Introduction to Static Analysis (A Teaser for NDepend)

Rather than the traditional lecture approach of providing an official definition and then discussing the subject in more detail, I’m going to show you what static analysis is and then define it. Take a look at the following code and think for a second about what you see. What’s going to happen when we run this code?

Well, let’s take a look:

Exception

I bet you saw this coming. In a program that does nothing but set x to 1, and then throw an exception if x is 1, it isn’t hard to figure out that the result of running it will be an unhandled exception. What you just did there was static analysis.

Static analysis comes in many shapes and sizes. When you simply inspect your code and reason about what it will do, you are performing static analysis. When you submit your code to a peer to have her review, she does the same thing. Like you and your peer, compilers perform static analysis, though automated analysis instead of manual. They check the code for syntax errors or linking errors that would guarantee failures, and they will also provide warnings about potential problems such as unreachable code or assignment instead of evaluation. Products also exist that will check your source code for certain characteristics and stylistic guideline conformance rather than worrying about what happens at runtime and, in managed languages, products exist that will analyze your compiled IL or byte code and check for certain characteristics. The common thread here is that all of these examples of static analysis involve analyzing your code without actually executing it.

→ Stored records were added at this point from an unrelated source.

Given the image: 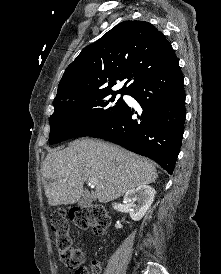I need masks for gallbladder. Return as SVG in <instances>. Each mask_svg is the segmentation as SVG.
<instances>
[{
	"label": "gallbladder",
	"instance_id": "obj_1",
	"mask_svg": "<svg viewBox=\"0 0 221 274\" xmlns=\"http://www.w3.org/2000/svg\"><path fill=\"white\" fill-rule=\"evenodd\" d=\"M91 196L88 192H85L83 194V196L80 198V200L78 201V205L81 207H87L91 204Z\"/></svg>",
	"mask_w": 221,
	"mask_h": 274
}]
</instances>
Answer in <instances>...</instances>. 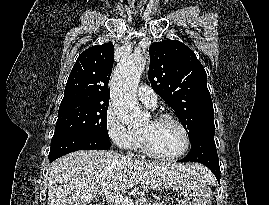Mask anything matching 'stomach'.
Segmentation results:
<instances>
[{"label":"stomach","instance_id":"1","mask_svg":"<svg viewBox=\"0 0 269 205\" xmlns=\"http://www.w3.org/2000/svg\"><path fill=\"white\" fill-rule=\"evenodd\" d=\"M179 197L177 205H210L211 195L206 184L193 176L183 178L174 186Z\"/></svg>","mask_w":269,"mask_h":205}]
</instances>
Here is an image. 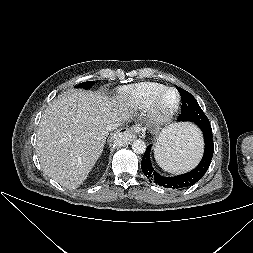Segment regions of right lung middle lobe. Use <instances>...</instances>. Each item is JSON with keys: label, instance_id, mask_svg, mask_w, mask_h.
<instances>
[{"label": "right lung middle lobe", "instance_id": "dd1d6c3e", "mask_svg": "<svg viewBox=\"0 0 253 253\" xmlns=\"http://www.w3.org/2000/svg\"><path fill=\"white\" fill-rule=\"evenodd\" d=\"M95 84V81H88L79 84V88L90 89Z\"/></svg>", "mask_w": 253, "mask_h": 253}]
</instances>
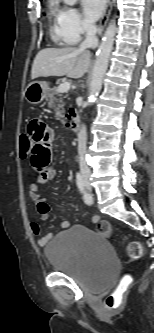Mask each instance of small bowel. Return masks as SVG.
Wrapping results in <instances>:
<instances>
[{"instance_id":"1","label":"small bowel","mask_w":154,"mask_h":333,"mask_svg":"<svg viewBox=\"0 0 154 333\" xmlns=\"http://www.w3.org/2000/svg\"><path fill=\"white\" fill-rule=\"evenodd\" d=\"M27 135L32 143L30 152L31 166L37 172L36 180L30 185L29 195L36 202L41 220L47 221L51 209L46 199L41 196L39 186L53 180L56 174L52 161L53 131L42 120L33 119L28 124ZM98 221L99 216H93L92 222L97 223ZM60 225L65 229L70 226V223L62 221ZM30 229L32 234L38 238L37 242L40 246H45L53 237L52 233L42 235L41 228L36 222L30 223Z\"/></svg>"}]
</instances>
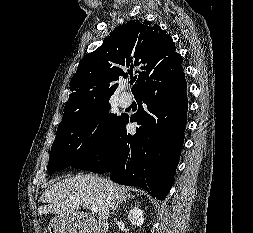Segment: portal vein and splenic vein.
I'll return each mask as SVG.
<instances>
[{
  "label": "portal vein and splenic vein",
  "mask_w": 253,
  "mask_h": 233,
  "mask_svg": "<svg viewBox=\"0 0 253 233\" xmlns=\"http://www.w3.org/2000/svg\"><path fill=\"white\" fill-rule=\"evenodd\" d=\"M90 210H91L92 213H97L98 212L97 206H94V205L90 206Z\"/></svg>",
  "instance_id": "obj_1"
}]
</instances>
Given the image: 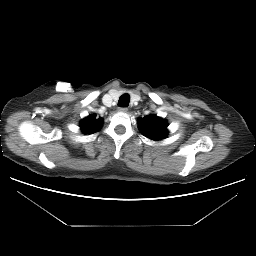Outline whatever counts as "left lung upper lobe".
Returning a JSON list of instances; mask_svg holds the SVG:
<instances>
[{
  "mask_svg": "<svg viewBox=\"0 0 256 256\" xmlns=\"http://www.w3.org/2000/svg\"><path fill=\"white\" fill-rule=\"evenodd\" d=\"M138 124L139 130L147 138L161 140L167 134V122L156 115L139 118Z\"/></svg>",
  "mask_w": 256,
  "mask_h": 256,
  "instance_id": "5c2ea615",
  "label": "left lung upper lobe"
}]
</instances>
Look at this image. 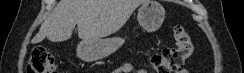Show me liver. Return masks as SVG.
<instances>
[{
	"mask_svg": "<svg viewBox=\"0 0 244 73\" xmlns=\"http://www.w3.org/2000/svg\"><path fill=\"white\" fill-rule=\"evenodd\" d=\"M146 0H60L32 39L62 42L72 36L77 25L83 41L99 40L117 32L134 10Z\"/></svg>",
	"mask_w": 244,
	"mask_h": 73,
	"instance_id": "6515ba94",
	"label": "liver"
}]
</instances>
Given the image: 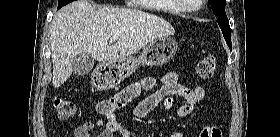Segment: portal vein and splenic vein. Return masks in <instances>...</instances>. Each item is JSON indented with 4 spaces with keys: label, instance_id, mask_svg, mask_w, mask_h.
<instances>
[{
    "label": "portal vein and splenic vein",
    "instance_id": "18ae733b",
    "mask_svg": "<svg viewBox=\"0 0 280 137\" xmlns=\"http://www.w3.org/2000/svg\"><path fill=\"white\" fill-rule=\"evenodd\" d=\"M116 40H117V37H116V36H113V37L110 38L109 41H110V42H114V41H116Z\"/></svg>",
    "mask_w": 280,
    "mask_h": 137
}]
</instances>
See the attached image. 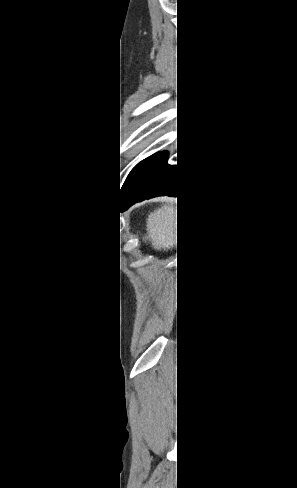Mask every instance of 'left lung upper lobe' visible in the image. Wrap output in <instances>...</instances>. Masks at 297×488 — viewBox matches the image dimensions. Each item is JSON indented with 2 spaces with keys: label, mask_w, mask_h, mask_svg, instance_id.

Analysis vs Reactionary Inspection

People’s interactions with their code tend to gravitate away from analysis. Whether it’s unit tests and TDD, integration tests, or simply running the application to see what happens, programmers tend to run experiments with their code and then to see what happens. This is known as a feedback loop, and programmers use the feedback to guide what they’re going to do next. While obviously some thought is given to what impact changes to the code will have, the natural tendency is to adopt an “I’ll believe it when I see it” mentality.

We tend to ask “what happened?” and we tend to orient our code in such ways as to give ourselves answers to that question. In this code sample, if we want to know what happened, we execute the program and see what prints. This is the opposite of static analysis in that nobody is trying to reason about what will happen ahead of time, but rather the goal is to do it, see what the outcome is, and then react as needed to continue.

Reactionary inspection comes in a variety of forms, such as debugging, examining log files, observing the behavior of a GUI, etc.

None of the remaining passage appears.